When inodes index feature is enabled, hash all non-dir inodes by the
address of the copy up origin inode if it is indexed.

Non-upper overlay inodes are hashed by the lower real inode, which is
the copy up origin to be.

This change makes all lower hardlinks and their indexed copy ups be
represented by a single overlay inode and is needed for vfs inode
consistency after hardlinks are no longer broken on copy up.

When hashing a non-upper overlay inode and an index entry already exists
from another lower alias copy up, set the overlay realinode to the indexed
upper inode. This is needed to make the overlay realinode invariant to
the order of lookup between two lower aliases, when only one fo them was
copied up.

Because overlay dentries of lower hardlink aliases have the same overlay
inode, a non indexed copy up of those lower aliases will cause a conflict
when trying to update the realinode to the broken upper hardlink.
A non indexed copy up of an alias that lost in this conflict will return
-EEXIST and drop the overlay dentry. The next lookup of that broken
upper hardlink will return as upper entry with a new overlay inode.

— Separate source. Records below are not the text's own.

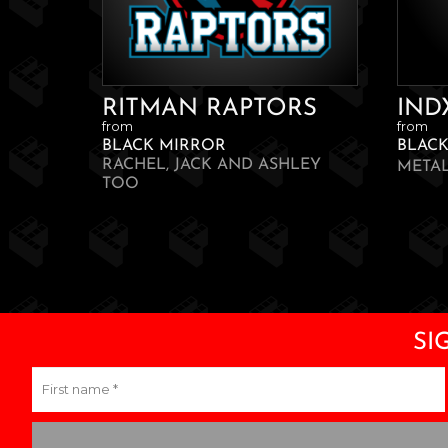
RITMAN RAPTORS
IND
from
from
BLACK MIRROR
BLAC
RACHEL, JACK AND ASHLEY
META
TOO
SI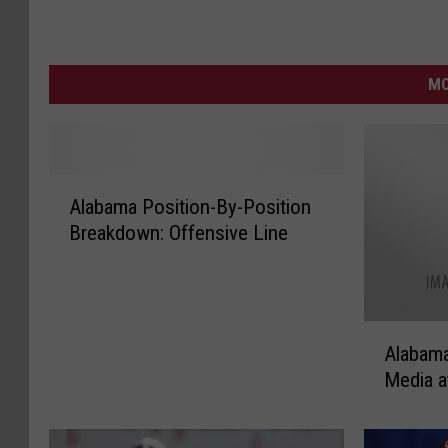
MO
A
Alabama Position-By-Position
l
Breakdown: Offensive Line
a
b
a
m
A
a
Alabama
l
P
Media a
a
o
b
s
a
i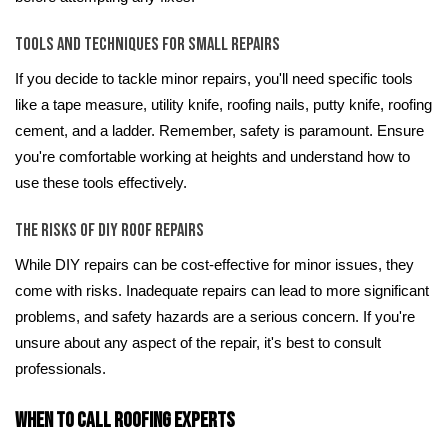
Tools and Techniques for Small Repairs
If you decide to tackle minor repairs, you'll need specific tools
like a tape measure, utility knife, roofing nails, putty knife, roofing
cement, and a ladder. Remember, safety is paramount. Ensure
you're comfortable working at heights and understand how to
use these tools effectively.
The Risks of DIY Roof Repairs
While DIY repairs can be cost-effective for minor issues, they
come with risks. Inadequate repairs can lead to more significant
problems, and safety hazards are a serious concern. If you're
unsure about any aspect of the repair, it's best to consult
professionals.
When to Call Roofing Experts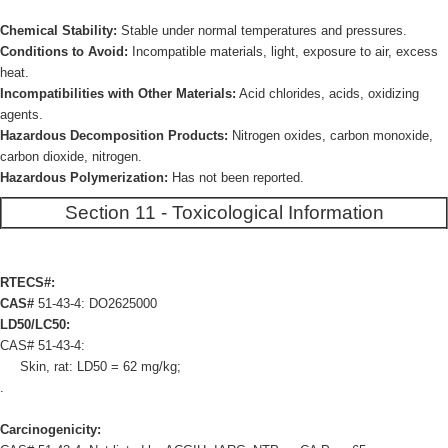
Chemical Stability:
Stable under normal temperatures and pressures.
Conditions to Avoid:
Incompatible materials, light, exposure to air, excess
heat.
Incompatibilities with Other Materials:
Acid chlorides, acids, oxidizing
agents.
Hazardous Decomposition Products:
Nitrogen oxides, carbon monoxide,
carbon dioxide, nitrogen.
Hazardous Polymerization:
Has not been reported.
Section 11 - Toxicological Information
RTECS#:
CAS#
51-43-4: DO2625000
LD50/LC50:
CAS# 51-43-4:
Skin, rat: LD50 = 62 mg/kg;
.
Carcinogenicity: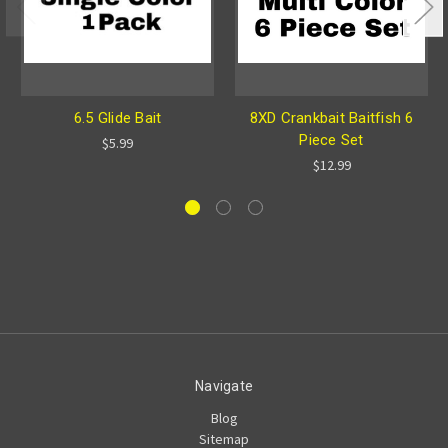
6.5 Glide Bait
8XD Crankbait Baitfish 6
Piece Set
$5.99
$12.99
Navigate
Blog
Sitemap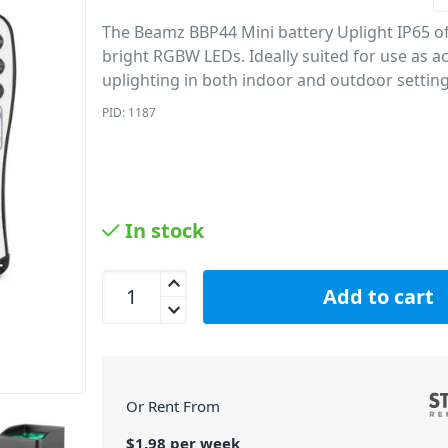
The Beamz BBP44 Mini battery Uplight IP65 of
bright RGBW LEDs.
Ideally suited for use as 
uplighting in both indoor and outdoor setting
PID: 1187
In stock
Beamz BBP44 - Mini Battery Uplight IP65 quantit
Add to cart
Or Rent From
$
1.98
per
week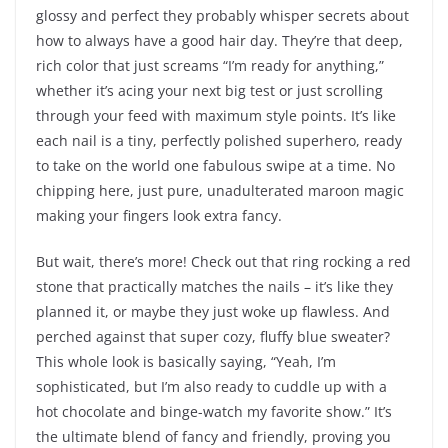
glossy and perfect they probably whisper secrets about
how to always have a good hair day. They’re that deep,
rich color that just screams “I’m ready for anything,”
whether it’s acing your next big test or just scrolling
through your feed with maximum style points. It’s like
each nail is a tiny, perfectly polished superhero, ready
to take on the world one fabulous swipe at a time. No
chipping here, just pure, unadulterated maroon magic
making your fingers look extra fancy.
But wait, there’s more! Check out that ring rocking a red
stone that practically matches the nails – it’s like they
planned it, or maybe they just woke up flawless. And
perched against that super cozy, fluffy blue sweater?
This whole look is basically saying, “Yeah, I’m
sophisticated, but I’m also ready to cuddle up with a
hot chocolate and binge-watch my favorite show.” It’s
the ultimate blend of fancy and friendly, proving you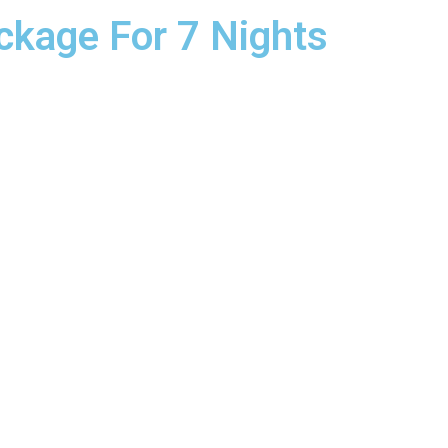
ckage For 7 Nights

This conflict is going to be handled more gracefully by following patches.

Signed-off-by: Amir Goldstein <amir73il@gmail.com>
---
 fs/overlayfs/copy_up.c   |  6 +++++-
 fs/overlayfs/inode.c     | 49 ++++++++++++++++++++++++++++++++++++++++++------
 fs/overlayfs/namei.c     | 28 +++++++++++++++++++++++++--
 fs/overlayfs/overlayfs.h |  7 +++++--
 fs/overlayfs/util.c      | 33 ++++++++++++++++++++++++++++----
 5 files changed, 108 insertions(+), 15 deletions(-)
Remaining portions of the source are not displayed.